Synthema

Barcelona, Vall d’eHebron Institut de Recerca, 16-17 January 2024

In a significant step forward for medical research in rare hematological diseases, the SYNTHEMA consortium convened for its 14th meeting at the prestigious Vall d’eHebron Institut de Recerca in Barcelona last week. This two-day event, held on the 16th and 17th of January 2024, marked a pivotal moment for the consortium, bringing together leading experts and researchers to discuss the progress in establishing a cross-border hub for the development and validation of Artificial Intelligence (AI) techniques focused on anonymization and synthetic data generation.

The consortium, a collaboration of various European entities, aims to leverage AI in combating rare hematological diseases. Its primary objectives are to anonymize patient data securely and generate synthetic datasets, addressing the challenge of data scarcity in rare disease research.

Overview of Technical and Clinical Work Packages Progress

Each Work Package (WP) group presented their latest achievements and developments, effectively illustrating the consortium’s comprehensive and multidisciplinary approach.
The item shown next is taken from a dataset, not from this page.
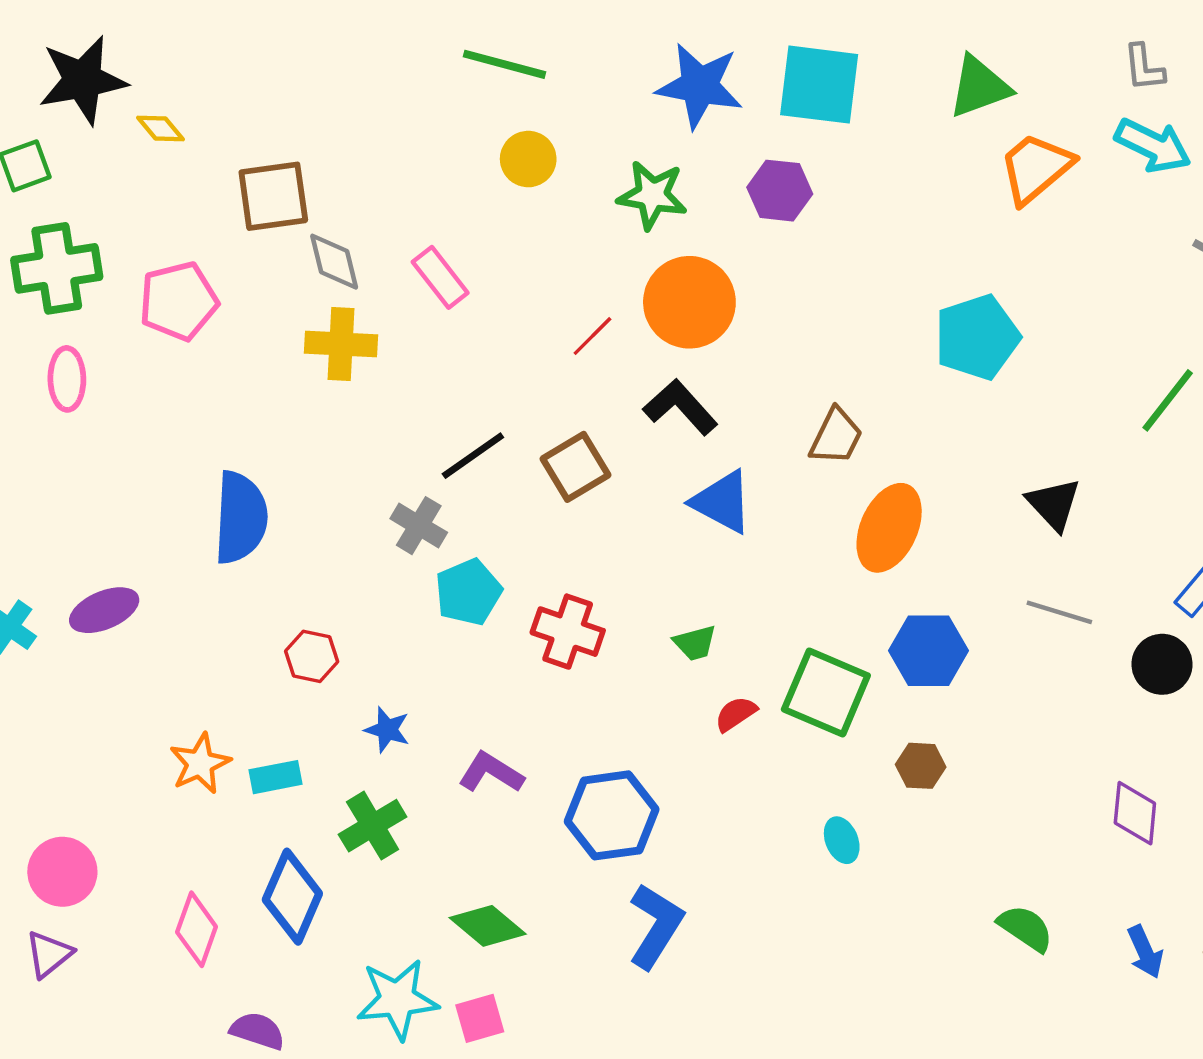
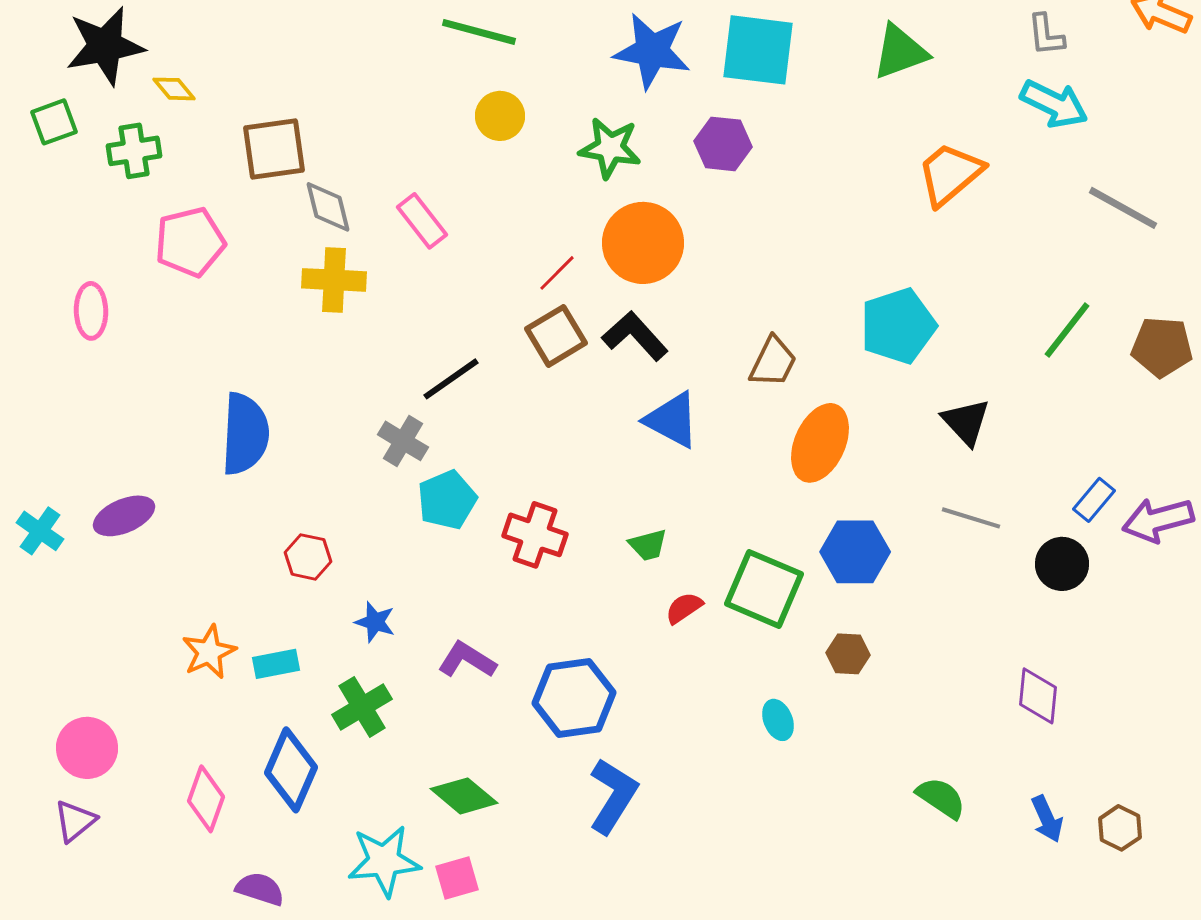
orange trapezoid: (1036, 168) -> (950, 174), moved
green cross: (57, 268) -> (134, 151), moved, size x0.7
cyan pentagon: (977, 337) -> (898, 326), moved
brown square: (576, 467) -> (556, 336), moved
These presentations highlighted the diverse range of expertise and collaborative efforts within the consortium, from advancements in AI technology and data management strategies to pioneering methods for ensuring privacy and ethical compliance.

Work Package 1 (WP1) – Data collection, harmonisation and interoperability

  • Data Strategy and Harmonization: Established a comprehensive data strategy for Sickle Cell Disease (SCD) and Acute Myeloid Leukemia (AML), ensuring GDPR compliance and ethical standards.
  • Clinical Use Case Development: Developed AI tools for MRI analysis in SCD and strategies for patient categorization using Synthetic Data Generation (SDG).
  • Advancements in AML Research: Enhanced dataset quality, especially for elderly patients, and developed AI solutions for treatment outcome forecasting.

Work Package 2 (WP2) – Federated learning platform development

  • Federated Learning Infrastructure: Key efforts in building the FL infrastructure with clinical centers as distributed nodes, enabling learning across various locations.
  • Privacy-Preserving Protocols: Enhanced SMPC and DP protocols for model aggregation and computational output protection.
  • Research and Development: Conducted research on SMPC and DP, investigating platforms like PySyft and SyMPC of Openmined.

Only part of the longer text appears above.